Sunday, August 29, 2010

Latest Thoughts on School

I recently found an ongoing series by Andrew O'Hehir on Salon discussing homeschooling (part four, with links to one through three, here).

I'm always interested in this topic, and followed this series with special note since the author and his wife (who does the main work of teaching and has a blog, DIY Kindergarten, with an intriguing ancient-world-focused curriculum she put together for their twin children), are homeschooling for reasons I personally might be tempted to do it, if I had any children.

That is, more out of a feeling that it's probably nice for kids to have a lot of time to run around and be kids before getting buttoned into the full-day, work-centered life of sitting quietly and doing what you're told, than out of a feeling that the public school system is a wretched hive of scum, villainy and evolution.

In fact, my concern for my own hypothetical offspring is that the public school system is not nearly villainous enough. If kids aren't learning to smuggle things in spaceships, shoot Greedo first, and discuss finch bills and blind watchmakers right from the get-go, they're going to be completely lost when they get out into the real world, and I have no use for an 'education' that doesn't cover such basic details.

I was homeschooled myself, and it worked out OK for me, so I'm generally in favor of it in theory, although I'm also strongly in favor of public schools.

Because the thing about homeschooling is, it takes a lot of time, and at least one parent (assuming a two-parent family, which is another thing) kind of has to be home to school.

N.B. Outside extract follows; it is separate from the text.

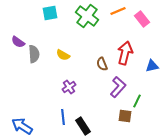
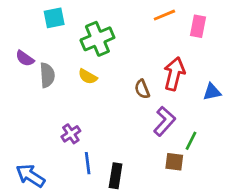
cyan square: (50, 13) -> (54, 18), moved
green cross: (87, 16) -> (97, 39), moved, turned 30
pink rectangle: (142, 19) -> (198, 26), turned 49
purple cross: (69, 87) -> (71, 134), moved
black rectangle: (83, 126) -> (116, 176), turned 42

At various points in my childhood, either one or both of my parents was around all the time, and that was fine for us, but it wouldn't necessarily work that well in situations where, say, there's only one parent available, or both parents need to have jobs to make money to exchange for goods and services such as food and housing.

Another situation in which it might not work that well is if someone has a job that they happen to like, and they don't necessarily think they would find optimum personal fulfillment staying home all the time schooling children. Some people have reasons for not becoming schoolteachers, after all.

So I'm totally into homeschooling, if it works for people who want to do it, and certainly not into saying it's a freakish and horrible choice that will result in terrifyingly maladjusted weirdo children who grow into wild-eyed, dawn-loathing, socially misfit adults (seriously, you can't judge all homeschoolers by me!).

On the other hand, I'm totally not into getting all evangelical about it and saying that if you truly care for your child's future you'll obviously homeschool even if you would really rather have a job, or don't really see a practicable way to not have a job.

Welcome to the middle of the road. Walk here with me, won't you?